Page 71 of A Prayer to No God

Page List
Font Size:

She studied him, her green eyes dancing between his, and then—with a small inhale—she leaned forward and pressed her mouth to the space just below his teeth, where his lips would have rested if he had any. The contact was light. It was warm, and it lasted a second.

It was not violent. It was . . . delicate.

When Lyssena pulled back, Erevos was unsure what had just happened.

“I want to understand,” he said at last, his tone solemn despite the bloom beginning to spread through him.

Her brows lifted.

“Again,” he clarified, leaning down to her face.

A small smile curved her mouth, and she pressed her lips to him once more, this time lingering a fraction longer, her fingers tightening against his jaw as though testing whether he might bite.

He did not.

He only absorbed the sensation, the softness, the warmth, the faint taste of her breath.

When she withdrew, she let out a small, breathy giggle. Warmth bloomed through him all over again, curling through his shadows until they shifted around them like a living embrace.

Erevos tightened his hold on her just enough not to restrain, only enough to ensure she remained exactly where she was. He did not yet understand kissing or the fluid he had spilled.

But he understood that he wanted to learn everything with her.

“I think it may be time to clean up,” Lyssena said.

“Yes,” he agreed at once.

He brushed her hair away from her forehead and carried her from the kitchen, his feet making no sound against the shadow-formed floor.

The hallway beyond was almost done. While his songbird slept, Erevos tended to the house. His current project was the breaks on the walls. He wanted to make them even and to have Lyssena enjoy the decoration and texture, rather than emptysurfaces.

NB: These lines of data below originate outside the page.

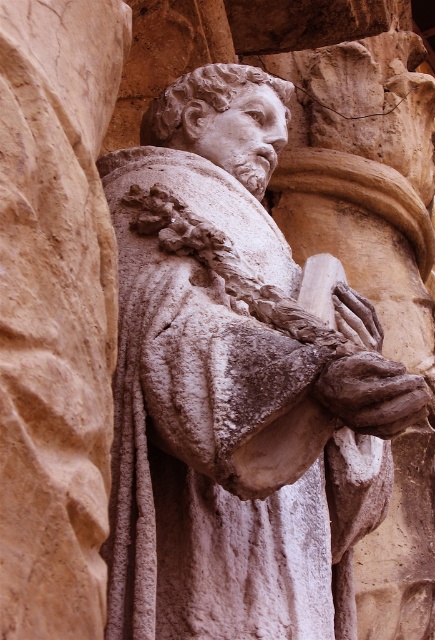 Consider the image. Does white stone head at center come behind smooth stone hand at center?

That is True.

Between white stone head at center and smooth stone hand at center, which one is positioned lower?

smooth stone hand at center is lower down.

Is point (230, 100) farther from camera compared to point (340, 324)?

Yes, point (230, 100) is farther from viewer.

The height and width of the screenshot is (640, 435). I want to click on white stone head at center, so click(x=224, y=120).

Based on the photo, is brown stone hand at center positioned at the back of smooth stone hand at center?

No, brown stone hand at center is closer to the viewer.

Does brown stone hand at center have a greater width compared to smooth stone hand at center?

Yes.

Locate an element on the screen. brown stone hand at center is located at coordinates (372, 394).

Is white stone statue at center thinner than brown stone hand at center?

No.

Where is `white stone statue at center`? Image resolution: width=435 pixels, height=640 pixels. white stone statue at center is located at coordinates (231, 387). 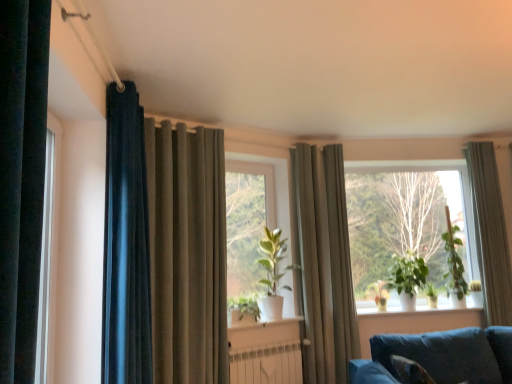 Question: Is velvet blue couch at lower right taller than green matte plant at center, the first plant when ordered from left to right?

Choices:
 (A) yes
 (B) no

Answer: (A)

Question: Would you consider velvet blue couch at lower right to be distant from green matte plant at center, the fifth plant positioned from the right?

Choices:
 (A) no
 (B) yes

Answer: (B)

Question: Is velvet blue couch at lower right next to green matte plant at center, the fifth plant positioned from the right, and touching it?

Choices:
 (A) yes
 (B) no

Answer: (B)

Soon, the house would be complete, and it would be worthy of her.

He glanced down at Lyssena, imagining her wandering these halls, choosing fabrics and shapes, imprinting herself into every dark corner until the place bore her mark as much as his.

The thought brought him joy.

When they reached the end of the corridor, he nudged open the door to the bathing chamber, where the water he created stayed warm and steamy.

Lyssena shifted in his arms. “I need to . . . relieve myself first,” she admitted, her cheeks pinking despite everything they had just done.

He carried her directly to the waste pot tucked near the far wall and set her upon it.

Lyssena blinked up at him. “I am not a child,” she said, looking at the pot, then back at him. “I can do that myself.”

“I am aware,” he replied.

She paused. “Then why did you carry me to it?”

“You are required to be placed upon it,” he said. “You are tired.”

Lyssena stared at him for a long moment, then huffed a faint breath. “That does not mean you must supervise.”

“I am not supervising,” he countered, folding his arms as he remained exactly where he was. “I am observing.”

Her lips twitched despite herself. “Unbelievable.”

“And yet,” he said, “you remain seated.”

She tried—and failed—to suppress a smile before shaking her head and lifting the hem of her gown out of the way.